▶ TASK TO COMPLETE
Print exactly what the entries say, line by line, from the first line down to the one with "Эти 20 идей", inclusive.

▶ Transcribed page contents
__________________________________________________

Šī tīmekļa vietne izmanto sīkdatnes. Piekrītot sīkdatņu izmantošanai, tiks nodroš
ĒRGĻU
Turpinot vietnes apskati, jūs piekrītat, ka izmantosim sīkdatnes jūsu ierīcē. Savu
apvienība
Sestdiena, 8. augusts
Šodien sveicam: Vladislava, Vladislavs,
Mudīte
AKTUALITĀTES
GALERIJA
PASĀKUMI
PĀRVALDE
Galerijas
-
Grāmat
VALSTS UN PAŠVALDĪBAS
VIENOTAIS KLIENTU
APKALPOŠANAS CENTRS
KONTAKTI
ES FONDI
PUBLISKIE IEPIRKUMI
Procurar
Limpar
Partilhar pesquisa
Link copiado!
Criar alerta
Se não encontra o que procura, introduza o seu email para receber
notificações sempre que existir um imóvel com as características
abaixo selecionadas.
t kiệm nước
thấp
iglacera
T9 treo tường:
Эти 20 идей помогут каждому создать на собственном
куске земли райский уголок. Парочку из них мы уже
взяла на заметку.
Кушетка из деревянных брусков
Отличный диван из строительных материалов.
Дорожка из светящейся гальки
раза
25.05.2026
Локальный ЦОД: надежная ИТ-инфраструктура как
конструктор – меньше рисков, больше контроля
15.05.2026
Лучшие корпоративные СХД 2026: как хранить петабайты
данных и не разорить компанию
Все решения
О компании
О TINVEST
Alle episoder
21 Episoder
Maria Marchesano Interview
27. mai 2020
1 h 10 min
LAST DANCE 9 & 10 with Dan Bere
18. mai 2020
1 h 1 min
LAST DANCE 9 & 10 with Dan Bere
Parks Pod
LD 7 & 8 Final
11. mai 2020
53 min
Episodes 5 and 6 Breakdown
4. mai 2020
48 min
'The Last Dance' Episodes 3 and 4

__________________________________________________

▶ WRITTEN RESPONSE
Šī tīmekļa vietne izmanto sīkdatnes. Piekrītot sīkdatņu izmantošanai, tiks nodroš
ĒRGĻU
Turpinot vietnes apskati, jūs piekrītat, ka izmantosim sīkdatnes jūsu ierīcē. Savu
apvienība
Sestdiena, 8. augusts
Šodien sveicam: Vladislava, Vladislavs,
Mudīte
AKTUALITĀTES
GALERIJA
PASĀKUMI
PĀRVALDE
Galerijas
-
Grāmat
VALSTS UN PAŠVALDĪBAS
VIENOTAIS KLIENTU
APKALPOŠANAS CENTRS
KONTAKTI
ES FONDI
PUBLISKIE IEPIRKUMI
Procurar
Limpar
Partilhar pesquisa
Link copiado!
Criar alerta
Se não encontra o que procura, introduza o seu email para receber
notificações sempre que existir um imóvel com as características
abaixo selecionadas.
t kiệm nước
thấp
iglacera
T9 treo tường:
Эти 20 идей помогут каждому создать на собственном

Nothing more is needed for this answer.